LISTED ENTRIES.
..........
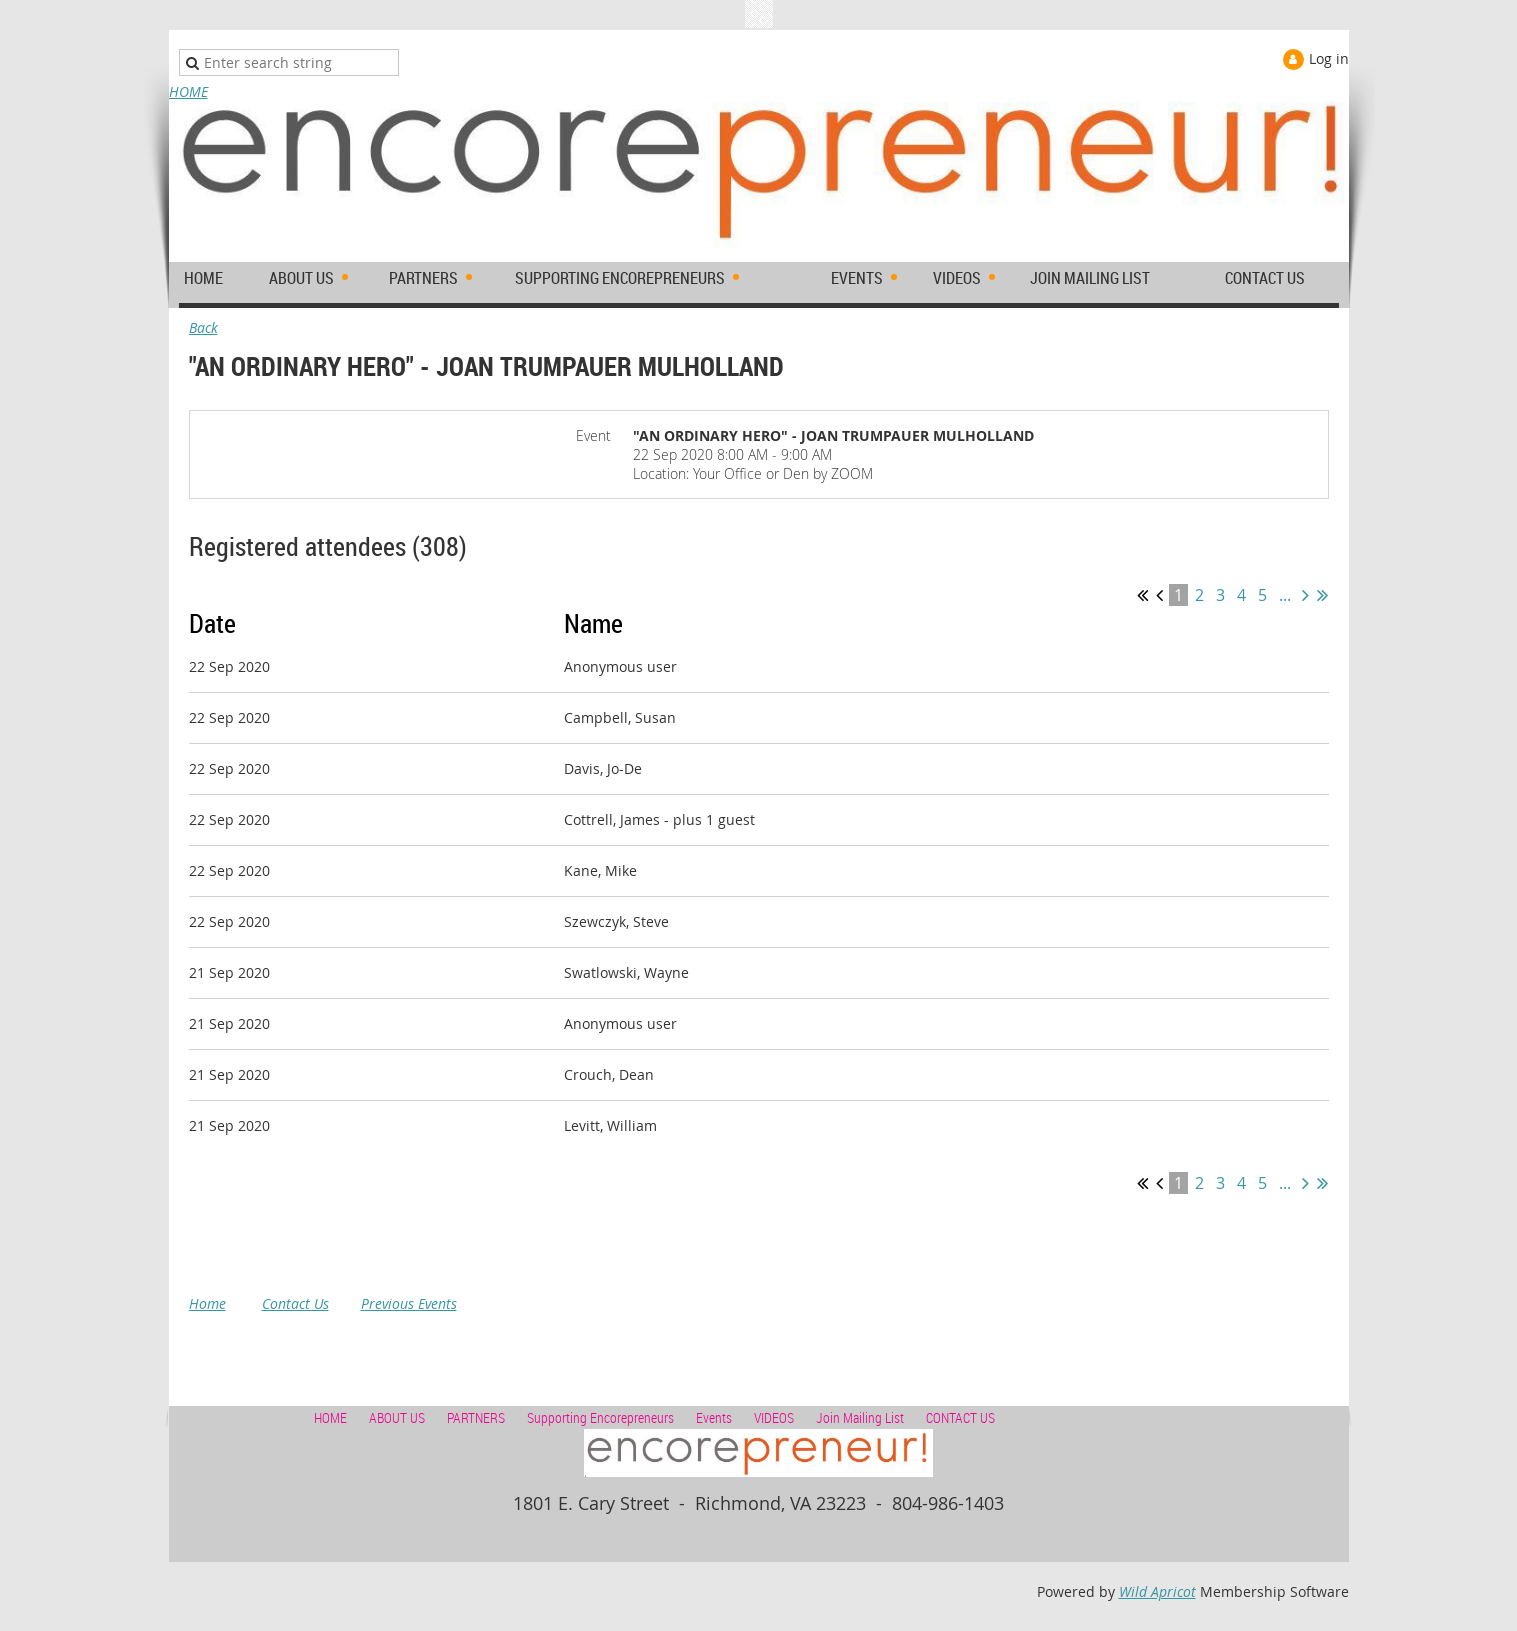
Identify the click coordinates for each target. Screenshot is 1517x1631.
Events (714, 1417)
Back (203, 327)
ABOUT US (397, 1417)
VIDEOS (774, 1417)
..........
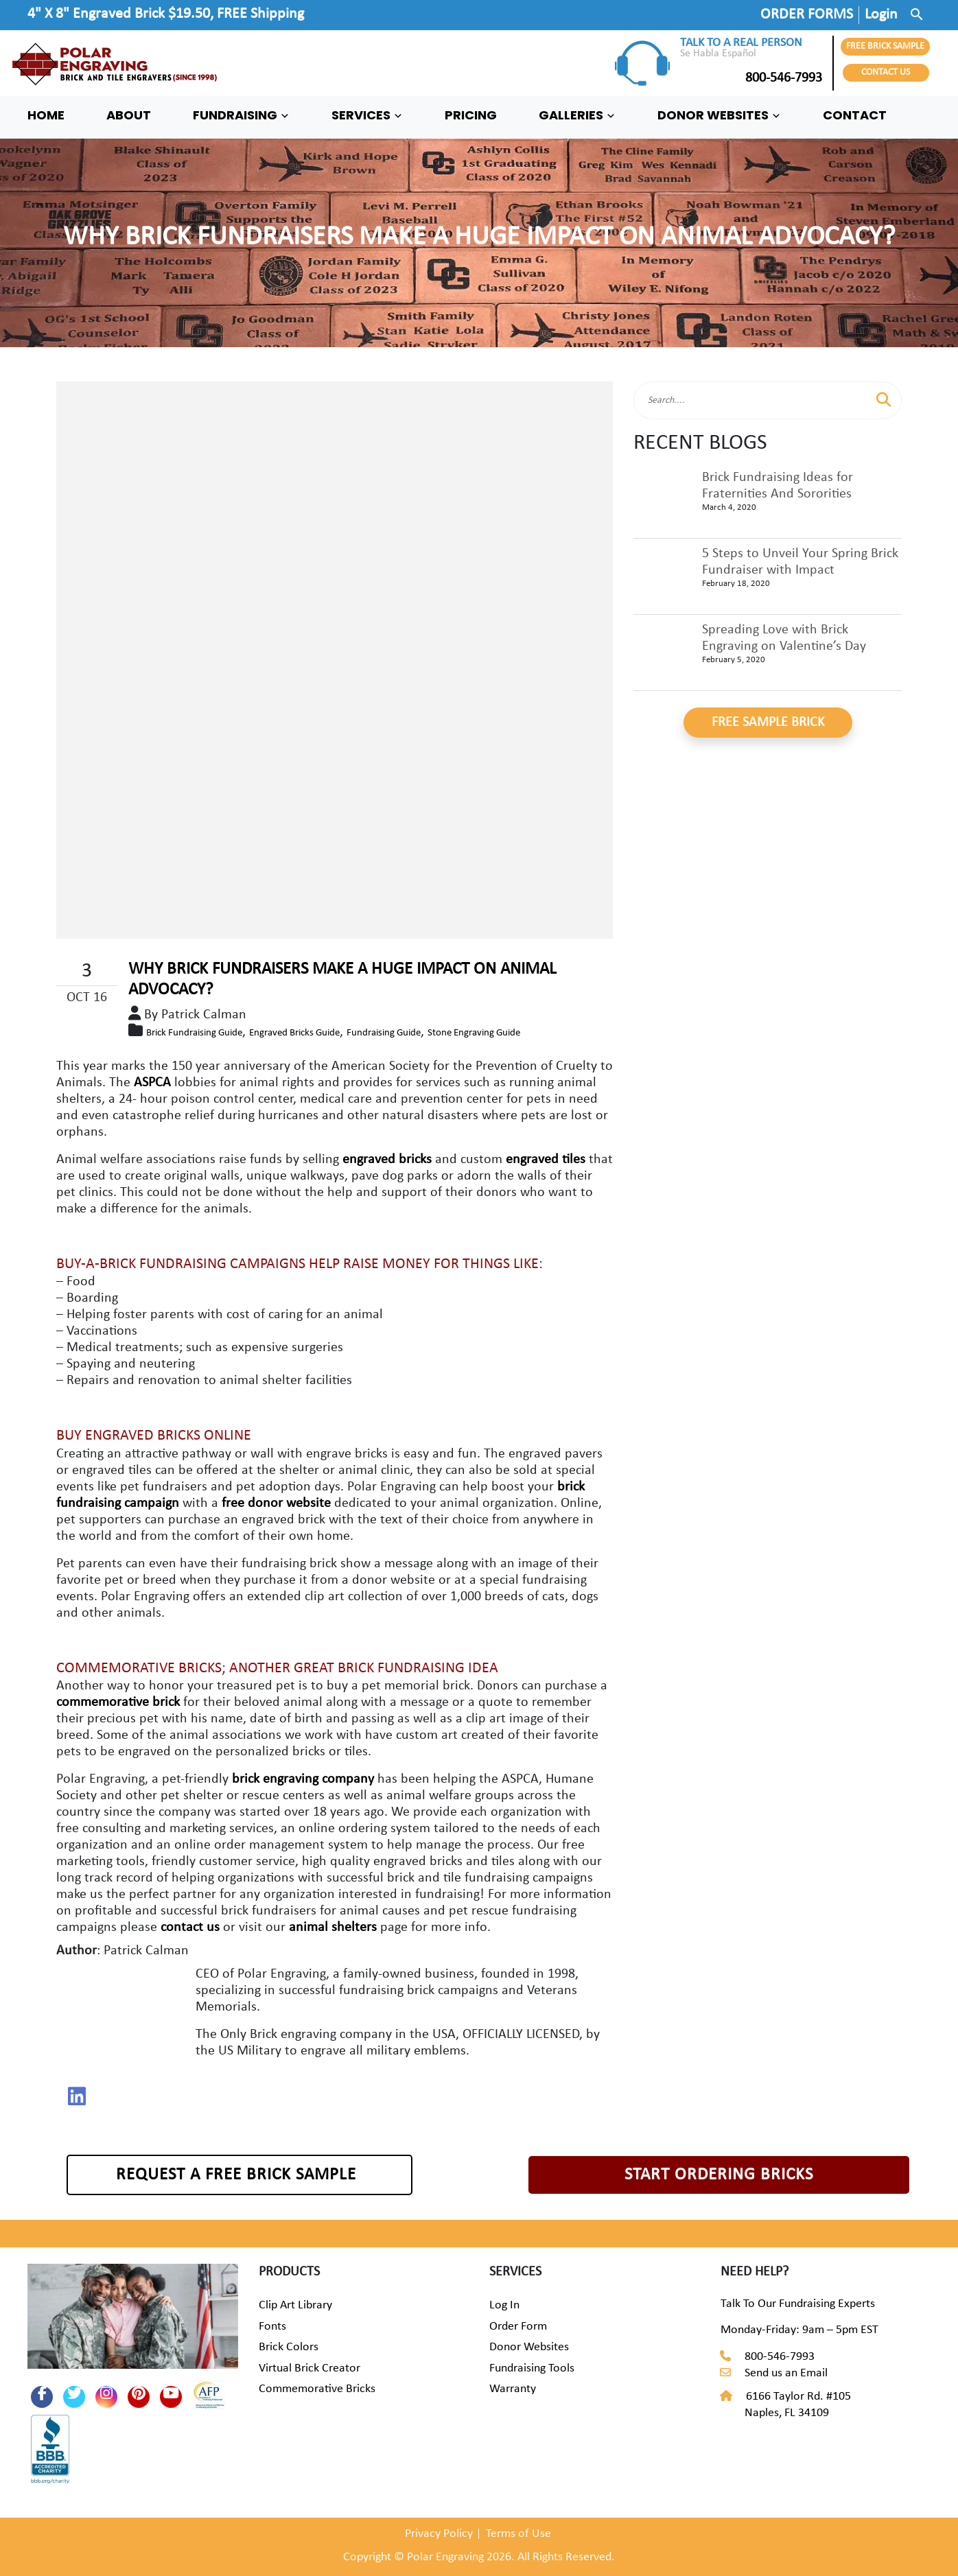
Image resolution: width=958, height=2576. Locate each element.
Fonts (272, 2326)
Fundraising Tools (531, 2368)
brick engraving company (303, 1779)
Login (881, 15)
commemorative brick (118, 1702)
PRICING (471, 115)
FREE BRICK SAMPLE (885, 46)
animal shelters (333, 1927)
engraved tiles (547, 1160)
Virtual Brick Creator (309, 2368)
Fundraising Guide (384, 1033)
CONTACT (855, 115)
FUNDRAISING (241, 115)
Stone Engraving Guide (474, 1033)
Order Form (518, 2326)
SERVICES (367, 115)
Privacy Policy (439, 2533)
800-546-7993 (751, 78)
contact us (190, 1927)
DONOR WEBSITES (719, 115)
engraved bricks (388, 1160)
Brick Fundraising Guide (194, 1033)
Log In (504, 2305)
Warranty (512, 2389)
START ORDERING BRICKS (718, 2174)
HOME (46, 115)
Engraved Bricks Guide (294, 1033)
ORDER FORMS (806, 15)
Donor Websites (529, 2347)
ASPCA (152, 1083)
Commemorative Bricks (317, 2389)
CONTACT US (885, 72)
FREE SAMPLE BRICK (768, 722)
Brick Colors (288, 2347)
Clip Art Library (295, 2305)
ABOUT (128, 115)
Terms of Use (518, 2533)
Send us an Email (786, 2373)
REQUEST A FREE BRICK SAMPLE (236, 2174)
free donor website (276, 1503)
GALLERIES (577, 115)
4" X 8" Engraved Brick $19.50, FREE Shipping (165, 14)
..........
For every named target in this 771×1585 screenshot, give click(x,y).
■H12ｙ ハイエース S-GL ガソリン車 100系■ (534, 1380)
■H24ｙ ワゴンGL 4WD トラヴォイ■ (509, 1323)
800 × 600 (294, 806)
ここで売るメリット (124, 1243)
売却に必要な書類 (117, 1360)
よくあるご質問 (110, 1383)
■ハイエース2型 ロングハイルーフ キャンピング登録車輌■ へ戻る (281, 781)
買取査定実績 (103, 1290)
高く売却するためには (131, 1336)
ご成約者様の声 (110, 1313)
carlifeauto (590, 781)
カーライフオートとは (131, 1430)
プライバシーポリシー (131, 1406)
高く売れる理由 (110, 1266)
..........
TASK DETAILS. An exact copy of the lines above, from the one containing "Donor Websites (529, 2347)" through the one containing "Shipping (165, 14)", is the whole of the answer.

TASK RESPONSE.
Donor Websites (529, 2347)
ASPCA (152, 1083)
Commemorative Bricks (317, 2389)
CONTACT US (885, 72)
FREE SAMPLE BRICK (768, 722)
Brick Colors (288, 2347)
Clip Art Library (295, 2305)
ABOUT (128, 115)
Terms of Use (518, 2533)
Send us an Email (786, 2373)
REQUEST A FREE BRICK SAMPLE (236, 2174)
free donor website (276, 1503)
GALLERIES (577, 115)
4" X 8" Engraved Brick $19.50, FREE Shipping (165, 14)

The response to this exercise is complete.